### Brief:
Beginning with the first line, please return the entries exactly through the line that contains "نوفمبر 30, 2021", and leave out all later lines.

Collected data:
────
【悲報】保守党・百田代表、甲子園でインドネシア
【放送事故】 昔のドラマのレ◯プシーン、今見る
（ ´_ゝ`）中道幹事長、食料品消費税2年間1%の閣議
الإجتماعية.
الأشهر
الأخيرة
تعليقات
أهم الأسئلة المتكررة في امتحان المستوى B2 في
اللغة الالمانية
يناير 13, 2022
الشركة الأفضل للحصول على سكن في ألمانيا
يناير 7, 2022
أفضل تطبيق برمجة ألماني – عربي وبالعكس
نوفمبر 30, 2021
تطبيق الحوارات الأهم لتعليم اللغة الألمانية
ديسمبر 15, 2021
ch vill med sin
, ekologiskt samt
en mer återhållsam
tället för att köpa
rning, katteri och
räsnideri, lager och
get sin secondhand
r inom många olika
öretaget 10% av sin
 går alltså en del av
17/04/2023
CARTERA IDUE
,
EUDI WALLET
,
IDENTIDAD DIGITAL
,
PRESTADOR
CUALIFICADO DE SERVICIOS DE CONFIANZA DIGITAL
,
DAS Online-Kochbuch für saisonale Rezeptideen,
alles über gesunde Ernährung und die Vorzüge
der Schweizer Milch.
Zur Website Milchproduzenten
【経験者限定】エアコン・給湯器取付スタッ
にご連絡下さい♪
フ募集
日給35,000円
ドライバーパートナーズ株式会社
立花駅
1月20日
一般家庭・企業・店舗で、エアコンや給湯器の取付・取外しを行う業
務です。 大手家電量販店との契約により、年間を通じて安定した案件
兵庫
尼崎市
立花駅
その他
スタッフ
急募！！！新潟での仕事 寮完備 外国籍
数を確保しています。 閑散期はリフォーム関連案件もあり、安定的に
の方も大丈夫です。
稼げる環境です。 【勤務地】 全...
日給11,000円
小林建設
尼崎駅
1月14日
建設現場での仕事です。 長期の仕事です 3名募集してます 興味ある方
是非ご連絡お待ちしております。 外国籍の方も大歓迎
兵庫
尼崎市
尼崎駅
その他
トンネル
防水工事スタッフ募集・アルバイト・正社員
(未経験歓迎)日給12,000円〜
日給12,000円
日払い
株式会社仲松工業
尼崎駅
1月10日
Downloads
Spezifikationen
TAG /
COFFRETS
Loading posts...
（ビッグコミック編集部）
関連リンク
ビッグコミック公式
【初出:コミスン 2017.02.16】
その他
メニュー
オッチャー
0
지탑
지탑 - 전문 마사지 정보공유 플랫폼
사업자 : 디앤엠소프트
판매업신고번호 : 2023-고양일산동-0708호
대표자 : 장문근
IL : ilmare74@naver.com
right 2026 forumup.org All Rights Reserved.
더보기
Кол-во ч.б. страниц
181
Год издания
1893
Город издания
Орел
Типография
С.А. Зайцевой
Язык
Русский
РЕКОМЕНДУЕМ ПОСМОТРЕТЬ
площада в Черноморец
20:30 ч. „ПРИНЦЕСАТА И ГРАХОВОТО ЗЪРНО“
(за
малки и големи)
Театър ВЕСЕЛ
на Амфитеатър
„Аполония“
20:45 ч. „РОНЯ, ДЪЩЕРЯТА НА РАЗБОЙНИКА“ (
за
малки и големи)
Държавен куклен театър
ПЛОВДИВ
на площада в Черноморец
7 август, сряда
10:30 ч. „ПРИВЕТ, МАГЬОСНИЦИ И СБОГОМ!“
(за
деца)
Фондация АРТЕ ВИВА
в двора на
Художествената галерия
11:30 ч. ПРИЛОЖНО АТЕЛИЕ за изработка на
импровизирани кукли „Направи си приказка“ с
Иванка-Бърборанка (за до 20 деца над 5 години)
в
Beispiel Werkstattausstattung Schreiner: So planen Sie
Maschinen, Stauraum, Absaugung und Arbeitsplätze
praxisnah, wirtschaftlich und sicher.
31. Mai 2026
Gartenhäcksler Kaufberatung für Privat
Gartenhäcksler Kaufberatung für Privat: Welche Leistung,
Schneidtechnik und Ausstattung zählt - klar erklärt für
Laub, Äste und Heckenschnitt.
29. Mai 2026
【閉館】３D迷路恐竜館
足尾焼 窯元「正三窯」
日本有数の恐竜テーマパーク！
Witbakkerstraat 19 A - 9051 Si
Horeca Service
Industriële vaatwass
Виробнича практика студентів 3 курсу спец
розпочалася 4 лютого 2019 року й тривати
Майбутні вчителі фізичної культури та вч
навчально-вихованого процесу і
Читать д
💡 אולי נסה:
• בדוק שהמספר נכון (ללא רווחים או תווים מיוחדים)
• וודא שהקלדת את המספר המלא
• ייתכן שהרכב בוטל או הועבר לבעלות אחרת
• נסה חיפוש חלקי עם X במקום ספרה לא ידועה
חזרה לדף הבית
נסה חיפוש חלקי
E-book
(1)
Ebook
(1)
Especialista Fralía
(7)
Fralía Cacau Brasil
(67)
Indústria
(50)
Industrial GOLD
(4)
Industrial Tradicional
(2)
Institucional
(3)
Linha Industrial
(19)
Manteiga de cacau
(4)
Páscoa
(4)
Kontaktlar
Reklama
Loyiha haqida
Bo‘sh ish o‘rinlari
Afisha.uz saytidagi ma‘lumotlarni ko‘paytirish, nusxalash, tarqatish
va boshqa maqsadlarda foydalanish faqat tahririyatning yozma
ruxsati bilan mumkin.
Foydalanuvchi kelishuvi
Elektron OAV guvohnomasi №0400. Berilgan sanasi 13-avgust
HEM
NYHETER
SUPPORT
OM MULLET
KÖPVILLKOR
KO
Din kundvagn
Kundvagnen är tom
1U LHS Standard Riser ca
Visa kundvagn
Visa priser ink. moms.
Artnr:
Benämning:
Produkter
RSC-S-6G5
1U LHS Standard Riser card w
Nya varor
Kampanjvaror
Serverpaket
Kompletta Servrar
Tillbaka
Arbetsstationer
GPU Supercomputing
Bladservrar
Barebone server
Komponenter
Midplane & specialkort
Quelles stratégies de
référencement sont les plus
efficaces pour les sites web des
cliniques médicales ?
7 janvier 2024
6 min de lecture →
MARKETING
────
### Task output:
【悲報】保守党・百田代表、甲子園でインドネシア
【放送事故】 昔のドラマのレ◯プシーン、今見る
（ ´_ゝ`）中道幹事長、食料品消費税2年間1%の閣議
الإجتماعية.
الأشهر
الأخيرة
تعليقات
أهم الأسئلة المتكررة في امتحان المستوى B2 في
اللغة الالمانية
يناير 13, 2022
الشركة الأفضل للحصول على سكن في ألمانيا
يناير 7, 2022
أفضل تطبيق برمجة ألماني – عربي وبالعكس
نوفمبر 30, 2021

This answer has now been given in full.